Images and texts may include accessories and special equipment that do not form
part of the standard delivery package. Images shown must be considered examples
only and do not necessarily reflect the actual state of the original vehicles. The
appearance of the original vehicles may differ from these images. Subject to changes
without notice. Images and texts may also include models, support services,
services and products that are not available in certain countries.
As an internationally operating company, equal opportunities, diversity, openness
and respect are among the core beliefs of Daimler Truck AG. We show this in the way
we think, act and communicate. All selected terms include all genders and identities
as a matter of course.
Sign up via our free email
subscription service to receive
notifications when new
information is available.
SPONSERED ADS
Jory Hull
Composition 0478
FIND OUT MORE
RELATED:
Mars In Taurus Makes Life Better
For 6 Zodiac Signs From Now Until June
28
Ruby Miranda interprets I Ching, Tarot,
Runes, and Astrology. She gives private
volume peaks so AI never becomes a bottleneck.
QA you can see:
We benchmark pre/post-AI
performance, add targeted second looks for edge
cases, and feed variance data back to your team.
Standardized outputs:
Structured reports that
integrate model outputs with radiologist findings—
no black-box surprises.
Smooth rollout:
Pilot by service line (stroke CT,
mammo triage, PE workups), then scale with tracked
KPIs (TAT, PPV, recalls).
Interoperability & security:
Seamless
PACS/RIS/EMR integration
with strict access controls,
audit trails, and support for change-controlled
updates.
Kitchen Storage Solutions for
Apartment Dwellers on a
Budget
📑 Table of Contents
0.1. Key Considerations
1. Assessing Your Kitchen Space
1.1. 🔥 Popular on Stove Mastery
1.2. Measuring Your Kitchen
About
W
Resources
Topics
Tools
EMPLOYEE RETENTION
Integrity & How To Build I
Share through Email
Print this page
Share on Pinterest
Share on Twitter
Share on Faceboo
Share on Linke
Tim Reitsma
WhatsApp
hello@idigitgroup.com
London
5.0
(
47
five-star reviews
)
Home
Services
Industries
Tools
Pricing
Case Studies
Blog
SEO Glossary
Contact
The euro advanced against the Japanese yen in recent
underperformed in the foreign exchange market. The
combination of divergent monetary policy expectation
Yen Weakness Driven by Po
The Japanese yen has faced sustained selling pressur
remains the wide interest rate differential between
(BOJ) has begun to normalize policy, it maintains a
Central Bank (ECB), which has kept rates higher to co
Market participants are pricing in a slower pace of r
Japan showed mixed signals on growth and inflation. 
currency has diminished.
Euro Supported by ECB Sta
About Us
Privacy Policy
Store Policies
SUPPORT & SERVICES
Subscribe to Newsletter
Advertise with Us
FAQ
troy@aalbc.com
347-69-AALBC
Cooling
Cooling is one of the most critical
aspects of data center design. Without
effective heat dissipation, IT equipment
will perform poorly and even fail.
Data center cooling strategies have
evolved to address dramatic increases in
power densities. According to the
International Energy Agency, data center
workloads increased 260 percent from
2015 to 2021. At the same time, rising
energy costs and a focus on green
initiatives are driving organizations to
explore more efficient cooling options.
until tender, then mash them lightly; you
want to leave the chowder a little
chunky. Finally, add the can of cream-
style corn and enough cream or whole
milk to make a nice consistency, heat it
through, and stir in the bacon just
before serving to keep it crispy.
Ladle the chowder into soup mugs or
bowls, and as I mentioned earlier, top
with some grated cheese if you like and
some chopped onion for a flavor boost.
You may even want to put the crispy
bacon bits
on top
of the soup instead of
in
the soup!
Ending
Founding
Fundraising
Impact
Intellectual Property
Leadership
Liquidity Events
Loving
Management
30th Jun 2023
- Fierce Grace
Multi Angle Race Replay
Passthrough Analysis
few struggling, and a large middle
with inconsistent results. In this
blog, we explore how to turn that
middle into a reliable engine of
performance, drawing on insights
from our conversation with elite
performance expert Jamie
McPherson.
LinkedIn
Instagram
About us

--------------------------------------------------

#### [Exercise prompt]
Extract the full listing above without altering anything.

#### [Answer to this exercise]
Images and texts may include accessories and special equipment that do not form
part of the standard delivery package. Images shown must be considered examples
only and do not necessarily reflect the actual state of the original vehicles. The
appearance of the original vehicles may differ from these images. Subject to changes
without notice. Images and texts may also include models, support services,
services and products that are not available in certain countries.
As an internationally operating company, equal opportunities, diversity, openness
and respect are among the core beliefs of Daimler Truck AG. We show this in the way
we think, act and communicate. All selected terms include all genders and identities
as a matter of course.
Sign up via our free email
subscription service to receive
notifications when new
information is available.
SPONSERED ADS
Jory Hull
Composition 0478
FIND OUT MORE
RELATED:
Mars In Taurus Makes Life Better
For 6 Zodiac Signs From Now Until June
28
Ruby Miranda interprets I Ching, Tarot,
Runes, and Astrology. She gives private
volume peaks so AI never becomes a bottleneck.
QA you can see:
We benchmark pre/post-AI
performance, add targeted second looks for edge
cases, and feed variance data back to your team.
Standardized outputs:
Structured reports that
integrate model outputs with radiologist findings—
no black-box surprises.
Smooth rollout:
Pilot by service line (stroke CT,
mammo triage, PE workups), then scale with tracked
KPIs (TAT, PPV, recalls).
Interoperability & security:
Seamless
PACS/RIS/EMR integration
with strict access controls,
audit trails, and support for change-controlled
updates.
Kitchen Storage Solutions for
Apartment Dwellers on a
Budget
📑 Table of Contents
0.1. Key Considerations
1. Assessing Your Kitchen Space
1.1. 🔥 Popular on Stove Mastery
1.2. Measuring Your Kitchen
About
W
Resources
Topics
Tools
EMPLOYEE RETENTION
Integrity & How To Build I
Share through Email
Print this page
Share on Pinterest
Share on Twitter
Share on Faceboo
Share on Linke
Tim Reitsma
WhatsApp
hello@idigitgroup.com
London
5.0
(
47
five-star reviews
)
Home
Services
Industries
Tools
Pricing
Case Studies
Blog
SEO Glossary
Contact
The euro advanced against the Japanese yen in recent
underperformed in the foreign exchange market. The
combination of divergent monetary policy expectation
Yen Weakness Driven by Po
The Japanese yen has faced sustained selling pressur
remains the wide interest rate differential between
(BOJ) has begun to normalize policy, it maintains a
Central Bank (ECB), which has kept rates higher to co
Market participants are pricing in a slower pace of r
Japan showed mixed signals on growth and inflation. 
currency has diminished.
Euro Supported by ECB Sta
About Us
Privacy Policy
Store Policies
SUPPORT & SERVICES
Subscribe to Newsletter
Advertise with Us
FAQ
troy@aalbc.com
347-69-AALBC
Cooling
Cooling is one of the most critical
aspects of data center design. Without
effective heat dissipation, IT equipment
will perform poorly and even fail.
Data center cooling strategies have
evolved to address dramatic increases in
power densities. According to the
International Energy Agency, data center
workloads increased 260 percent from
2015 to 2021. At the same time, rising
energy costs and a focus on green
initiatives are driving organizations to
explore more efficient cooling options.
until tender, then mash them lightly; you
want to leave the chowder a little
chunky. Finally, add the can of cream-
style corn and enough cream or whole
milk to make a nice consistency, heat it
through, and stir in the bacon just
before serving to keep it crispy.
Ladle the chowder into soup mugs or
bowls, and as I mentioned earlier, top
with some grated cheese if you like and
some chopped onion for a flavor boost.
You may even want to put the crispy
bacon bits
on top
of the soup instead of
in
the soup!
Ending
Founding
Fundraising
Impact
Intellectual Property
Leadership
Liquidity Events
Loving
Management
30th Jun 2023
- Fierce Grace
Multi Angle Race Replay
Passthrough Analysis
few struggling, and a large middle
with inconsistent results. In this
blog, we explore how to turn that
middle into a reliable engine of
performance, drawing on insights
from our conversation with elite
performance expert Jamie
McPherson.
LinkedIn
Instagram
About us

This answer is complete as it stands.